So far, we have learned a lot about replication. However, it is important to take a look at replication conflicts. The main question that arises is this: how can a conflict ever happen in the first place?
Consider the following example:
|
Master |
Slave |
|
DROP TABLE tab;
|
BEGIN; |
|
SELECT ... FROM tab WHERE ... |
|
|
... running ... |
|
|
... conflict happens ... |
|
|
... transaction is allowed to continue for 30 seconds ... |
|
|
... conflict is resolved or ends before timeout ... |
The problem here is that the master does not know that there is a transaction happening on the slave. Therefore, the DROP TABLE command does not block until the reading transaction is gone. If those two transactions happened on the same node, this would, of course, be the case. However, we are looking at two servers here. The DROP TABLE command will execute normally, and a request to kill those data files on disk will reach the slave through the transaction log. The slave is not in trouble: if the table is removed from disk, the SELECT clause has to die—if the slave waits for the SELECT clause to complete before applying WAL, it might fall hopelessly behind.
The ideal solution is a compromise that can be controlled using a configuration variable:
max_standby_streaming_delay = 30s
# max delay before canceling queries
# when reading streaming WAL;
The idea is to wait for 30 seconds before resolving the conflict by killing the query on the slave. Depending on our application, we might want to change this variable to a more or less aggressive setting. Note that 30 seconds is for the entire replication stream and not for a single query. It might be that a single query is killed a lot earlier because some other query has already waited for some time.
While the DROP TABLE command is clearly a conflict, there are some operations that are less obvious. Here is an example:
BEGIN;
...
DELETE FROM tab WHERE id < 10000;
COMMIT;
...
VACUUM tab;
Once again, let's assume that there is a long-running SELECT clause happening on the slave. The DELETE clause is clearly not the problem here as it only flags the row as deleted—it doesn't actually remove it. The commit isn't a problem either, because it simply marks the transaction as done. Physically, the row is still there.
The problem starts when an operation such as VACUUM kicks in.

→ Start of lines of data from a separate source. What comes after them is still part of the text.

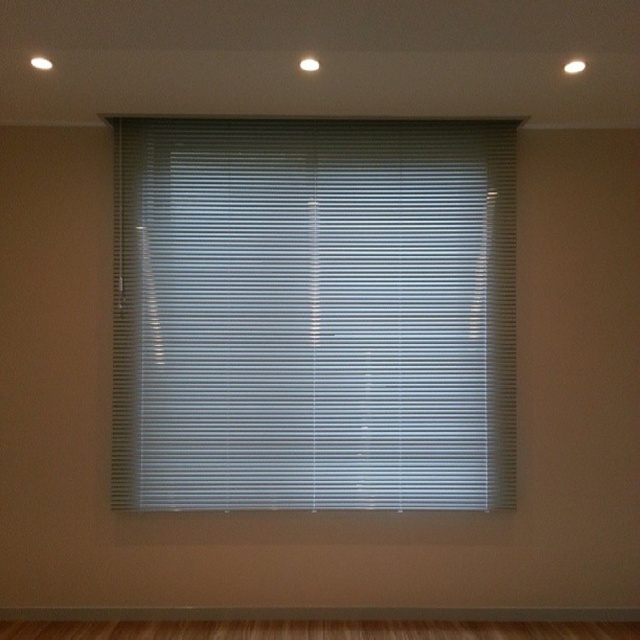 You are standing in the room and want to adjust the white matte blinds at center. Based on their position, where should you reach to operate them?

You should reach the point at the top of the white matte blinds at center, where the blind holder is located, to operate them.

You are standing in the room and want to know where the white matte blinds at center are located relative to the brown wood flooring at bottom. Can you tell me their positions?

The white matte blinds at center is above the brown wood flooring at bottom. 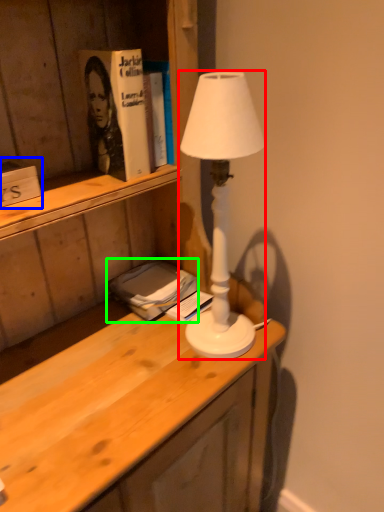 Question: Considering the real-world distances, which object is farthest from lamp (highlighted by a red box)? book (highlighted by a blue box) or book (highlighted by a green box)?

Choices:
 (A) book
 (B) book

Answer: (A) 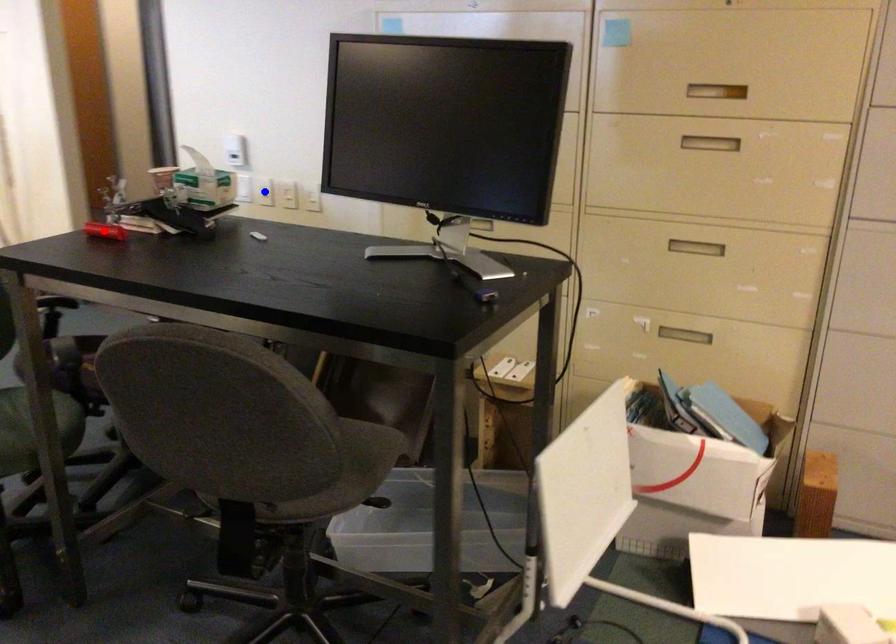 Question: In the image, two points are highlighted. Which point is nearer to the camera? Reply with the corresponding letter.

Choices:
 (A) blue point
 (B) red point

Answer: (B) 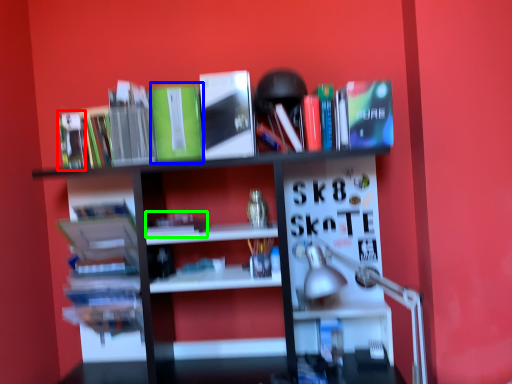 Question: Which object is positioned farthest from book (highlighted by a red box)? Select from paperback book (highlighted by a blue box) and book (highlighted by a green box).

Choices:
 (A) paperback book
 (B) book

Answer: (B) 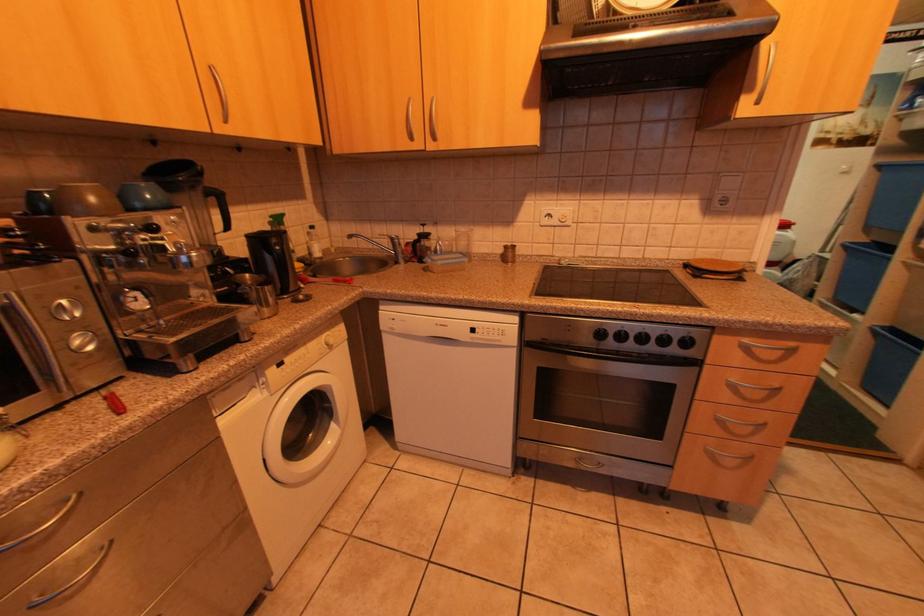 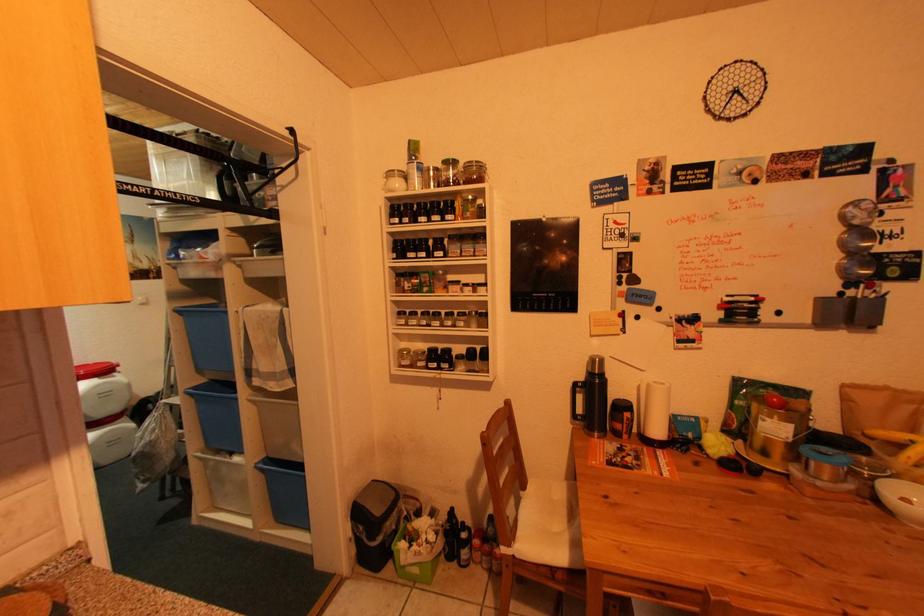 Question: The camera is either moving clockwise (left) or counter-clockwise (right) around the object. The first image is from the beginning of the video and the second image is from the end. Is the camera moving left or right when shooting the video?

Choices:
 (A) Left
 (B) Right

Answer: (A) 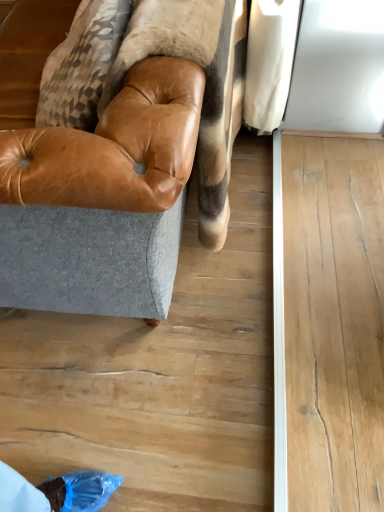 The image size is (384, 512). I want to click on free location above wooden plank at lower right (from a real-world perspective), so click(334, 330). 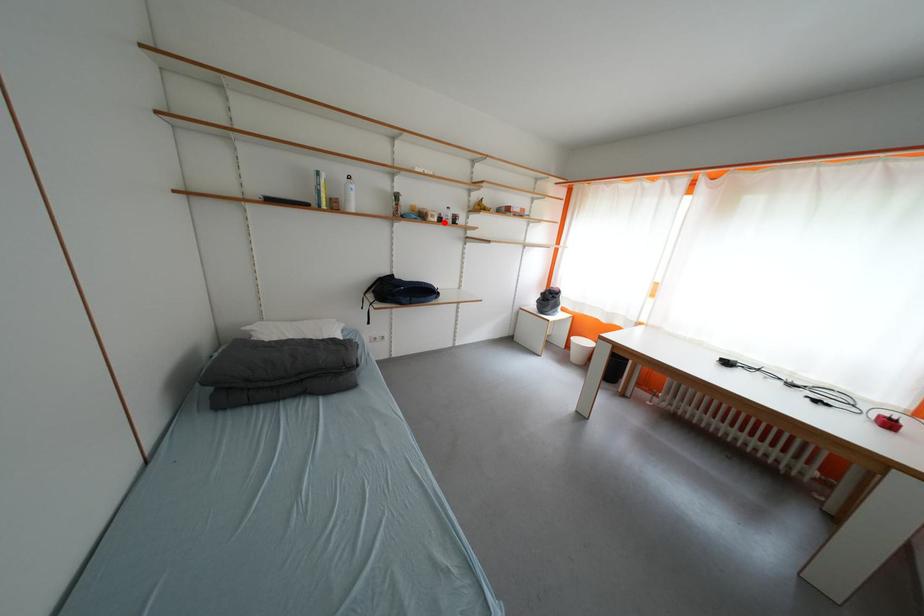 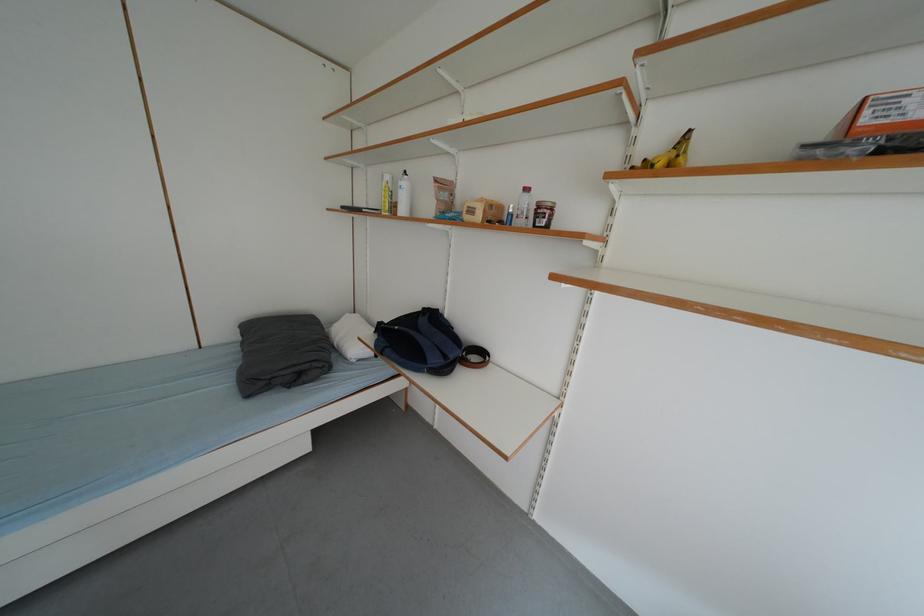 Where in the second image is the point corresponding to the highlighted location from the first image?

(487, 220)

It will destroy the row on disk. Of course, these changes will make it to WAL and eventually reach the slave, which will then be in trouble.
To prevent typical problems caused by standard OLTP workloads, the PostgreSQL development team has introduced a config variable:
hot_standby_feedback = off
# send info from standby to prevent
# query conflicts
If this setting is on, the slave will periodically send the oldest transaction ID to the master. VACUUM will then know that there is an older transaction going on somewhere in the system and defer the cleanup age to a later point when it is safe to clean out those rows. In fact, the hot_standby_feedback parameter causes the same effect as a long transaction on the master.
As we can see, the hot_standby_feedback parameter is off by default. Why is that the case? Well, there is a good reason for this: if it is off, a slave does not have a real impact on the master. Transaction log streaming does not consume a lot of CPU power, making streaming replication cheap and efficient. However, if a slave (which might not even be under our control) keeps transactions open for too long, our master might suffer from table bloat due to late cleanup. In a default setup, this is less desirable than reduced conflicts.
Having hot_standby_feedback = on will usually avoid 99% of all OLTP-related conflicts, which is especially important if your transactions take longer than just a couple of milliseconds.